In the absence of user-customized compression, most entry-level DVD tools encode video at three levels, typically designated "High, Medium, and Low" or "Good, Better, and Best." These euphemisms usually correspond to specific fixed video bit rates. Typically, if the user chooses "Low" or "Good," the software will encode the video at a bit rate around 4Mbps. A "Medium" or "Better" bit rate is usually 6Mbps, and a "High" or "Best" bit rate is 8Mbps. The most popular entry-level DVD authoring tool, Sonic's MyDVD, automatically encodes all video at 8Mbps, which limits you to 60-70 minutes per disc, unless you import it in MPEG-2 encoded at a lower bit rate and don't add any effects or transitions (which mandate re-encoding) once you've got it in MyDVD.

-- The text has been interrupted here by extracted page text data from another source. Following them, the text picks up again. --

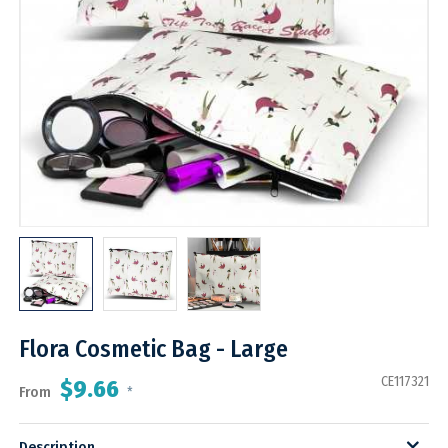
Flora Cosmetic Bag - Large
CE117321
$9.66
From
*
Description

"In general, the tools used to put home movies on recordable DVD discs will use a fixed bit rate for video of 8.5Mbps for a one-hour movie, or 6Mbps for a 90-minute movie," says LaBarge. All other things (like redundancies) being equal, the general rule of thumb is that lower-quality video sources will withstand less compression than higher-grade source material. So most entry-level tools will do their best to push users into the 6-9Mbps range for home video encoding. Hollywood movies, by contrast, have an average bit rate of around 3-5Mbps.

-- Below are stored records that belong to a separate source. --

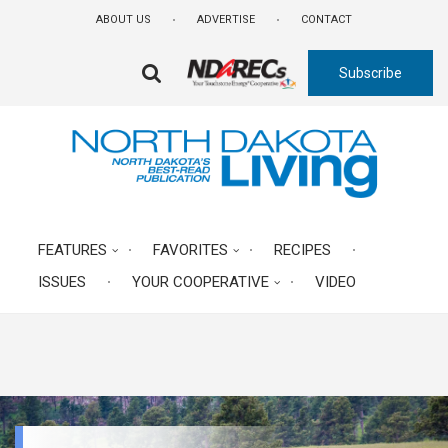
Skip
ABOUT US
ADVERTISE
CONTACT
to
main
Subscribe
content
FA-
SEARCH
DROPDOWN
TRIGGER
FEATURES
FAVORITES
RECIPES
ISSUES
YOUR COOPERATIVE
VIDEO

These figures are only estimates and are not set in stone. Some entry-level tools offer custom settings, and involve the user more in the process. Pinnacle Studio 9, a consumer-oriented video editor that integrates DVD authoring into the timeline, assumes a somewhat better video background and offers users a range of options, including a "max-out" option that calculates the maximum bit rate possible according to the amount of video and other content in a given DVD project. Helpfully, Studio also calculates a quality percentage, based on the differential between the maximum bit rate for say, a 97-minute project, and a "100%" quality 60-minute DVD. CBR vs. VBR

There are two modes of DVD encoding, constant bit rate (CBR), and variable bit rate (VBR). When encoding in constant bit rate mode, the level of compression difficulty or motion within the video stream is irrelevant, because the same bit rate is used throughout the entire process. So a static talking-head segment of a given video project will be compressed at the same bit rate as dynamic, high-motion scenes, which does a disservice to both and makes inefficient use of the disc's overall bit budget. Most home videos are encoded in CBR because it is quick and less complicated. (Most entry-level tools don't even include VBR encoders.) So the quality of the final product is consequently compromised. According to DVD author Richard Diercks, "No professional video should be encoded in constant bit rate (CBR), even if bandwidth is high. Our experience is that variable bit rate (VBR) always looks better."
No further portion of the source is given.